#### TASK DESCRIPTION:
Look through the entries below and report every line that has "heat".

#### SUPPLIED RECORDS:
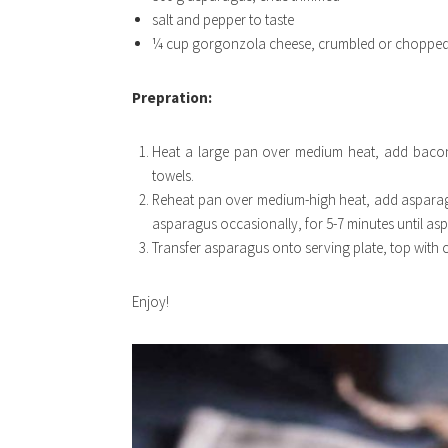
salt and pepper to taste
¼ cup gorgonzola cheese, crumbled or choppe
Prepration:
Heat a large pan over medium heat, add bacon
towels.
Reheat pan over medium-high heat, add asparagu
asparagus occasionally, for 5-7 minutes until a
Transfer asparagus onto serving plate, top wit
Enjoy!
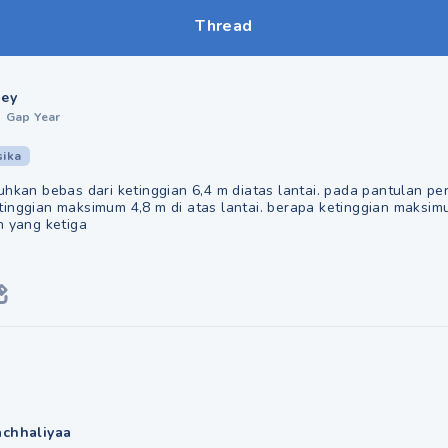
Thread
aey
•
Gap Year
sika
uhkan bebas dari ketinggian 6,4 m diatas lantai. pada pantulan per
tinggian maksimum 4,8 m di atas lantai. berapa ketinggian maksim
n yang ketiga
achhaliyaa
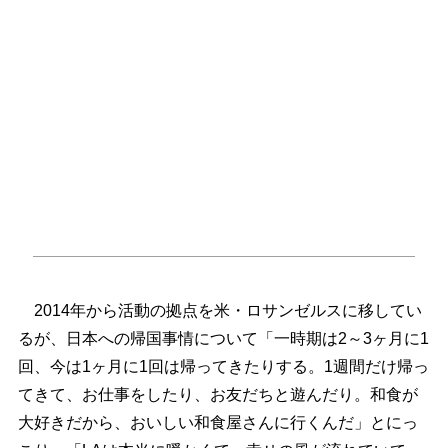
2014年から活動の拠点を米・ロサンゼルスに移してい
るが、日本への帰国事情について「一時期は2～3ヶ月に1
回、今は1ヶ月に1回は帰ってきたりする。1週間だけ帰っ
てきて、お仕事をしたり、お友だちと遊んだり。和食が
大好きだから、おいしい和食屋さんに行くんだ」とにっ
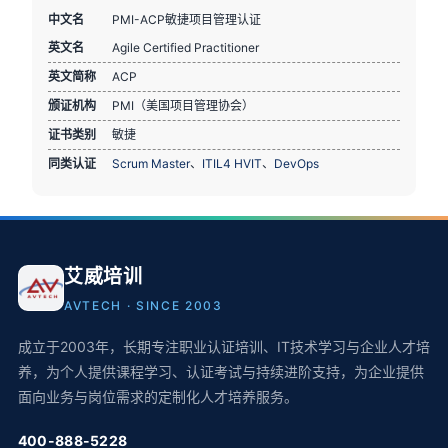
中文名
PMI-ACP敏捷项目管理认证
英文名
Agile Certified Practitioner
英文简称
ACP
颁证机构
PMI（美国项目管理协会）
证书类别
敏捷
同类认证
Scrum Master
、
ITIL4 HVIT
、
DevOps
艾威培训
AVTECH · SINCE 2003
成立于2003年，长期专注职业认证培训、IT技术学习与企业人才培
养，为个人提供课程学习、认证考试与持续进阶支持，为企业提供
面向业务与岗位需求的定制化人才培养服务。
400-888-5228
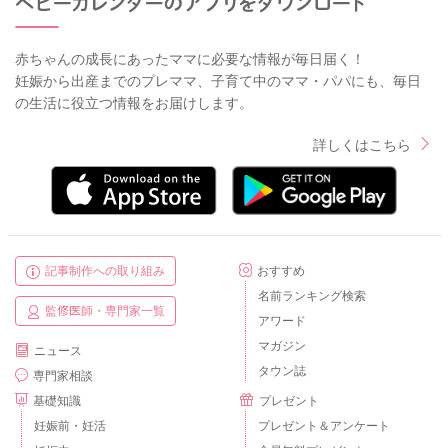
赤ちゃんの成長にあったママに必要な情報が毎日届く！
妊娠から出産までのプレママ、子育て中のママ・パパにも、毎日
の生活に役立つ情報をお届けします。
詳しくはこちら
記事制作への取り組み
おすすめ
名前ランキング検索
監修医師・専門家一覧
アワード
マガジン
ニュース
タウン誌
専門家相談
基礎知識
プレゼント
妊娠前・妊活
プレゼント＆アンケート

#### OUTPUT OF THE TASK:
Heat a large pan over medium heat, add bacon
Reheat pan over medium-high heat, add asparagu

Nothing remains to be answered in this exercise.